2. Should it delete those cached textures?
3. Should it also release the D3D device?
So far I've been focussed on getting and displaying the data but now need to look into the app lifecycle behavior. I'm not sure how the lifecycle applies to my realtime app. In my existing desktop apps I clean up everything on exit (clean debug D3D exit). For Metro, it seems like I should only do item #1 above and let Windows clean up the rest of the mess if it decides to terminate the app. If I do a significant amount of cleanup on suspension then I would need to do a bunch of reconstruction at resume time, even if the user only momentarily switched away from my app. Obviously, if the app is suspended for a significant amount of time, it would need to invalidate alot of its realtime data since it would be stale ... but I see that as a completely separate issue.

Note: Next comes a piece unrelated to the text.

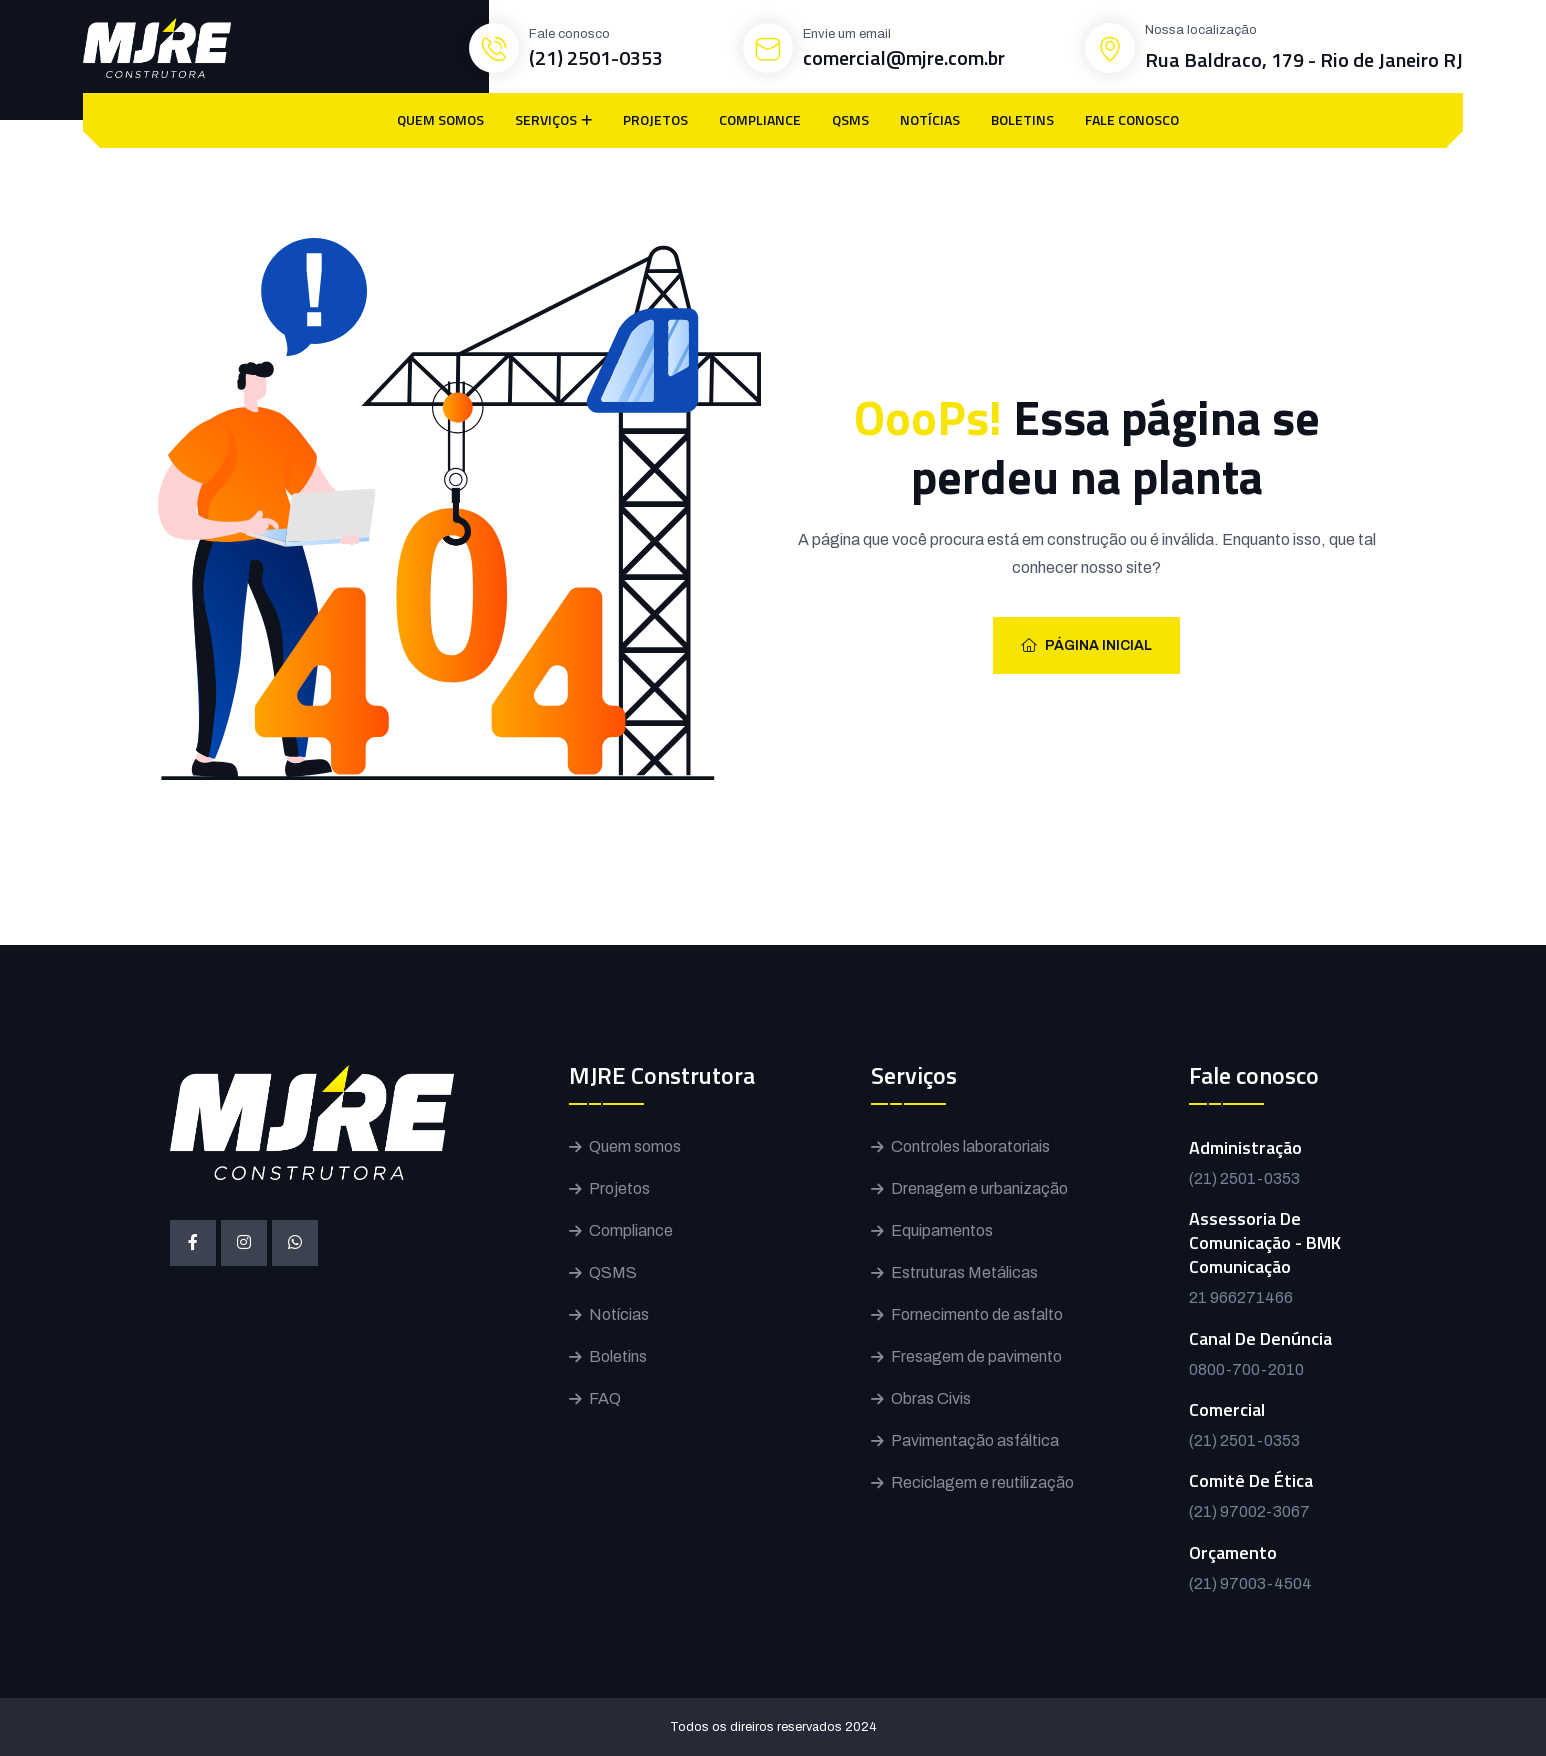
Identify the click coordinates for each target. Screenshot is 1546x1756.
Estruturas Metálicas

What are the official MSFT guidelines on suspension of a D3D Metro app? I've read the regular Guidelines page but it doesn't say anything about D3D resources.
21 Agustus 2012 0:28Moderator
Conventional wisdom states that you follow the architecture that the Microsoft D3D samples suggest. In these samples the gameplay is paused during suspension, the current state of the game is saved, the cursor is returned to normal and the audio engine is stopped. In these samples pausing the game stops the game timer. Cleanup on termination is handled by the framework.